What you have to do ▸
Please repeat exactly the lines from the one containing "the 50s, 60s and 70s" through the last line of the records, both included, and nothing else, leaving out any pictures.

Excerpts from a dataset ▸
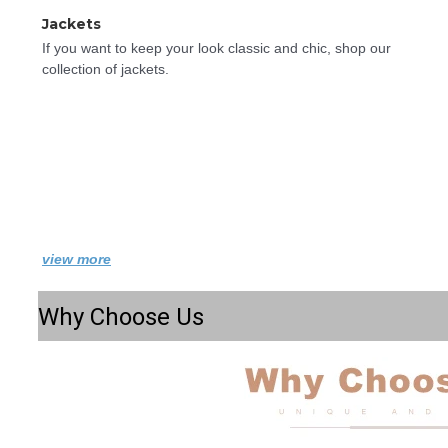
Jackets
If you want to keep your look classic and chic, shop our 
collection of jackets.
view more
Why Choose Us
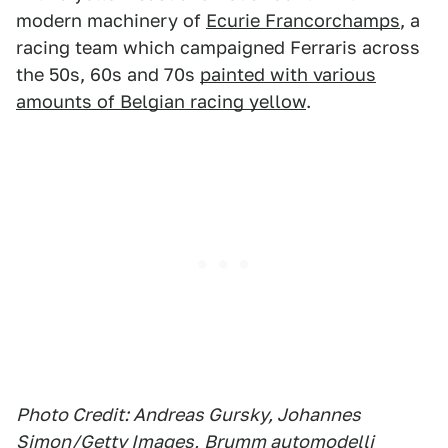
modern machinery of
Ecurie Francorchamps
, a
racing team which campaigned Ferraris across
the 50s, 60s and 70s
painted with various
amounts of Belgian racing yellow
.
Photo Credit: Andreas Gursky, Johannes
Simon/Getty Images,
Brumm automodelli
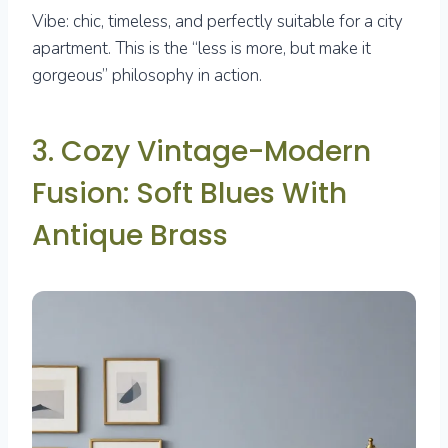
Vibe: chic, timeless, and perfectly suitable for a city
apartment. This is the “less is more, but make it
gorgeous” philosophy in action.
3. Cozy Vintage-Modern
Fusion: Soft Blues With
Antique Brass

Answer space ▸
the 50s, 60s and 70s
painted with various
amounts of Belgian racing yellow
.
Photo Credit: Andreas Gursky, Johannes
Simon/Getty Images,
Brumm automodelli
Vibe: chic, timeless, and perfectly suitable for a city
apartment. This is the “less is more, but make it
gorgeous” philosophy in action.
3. Cozy Vintage-Modern
Fusion: Soft Blues With
Antique Brass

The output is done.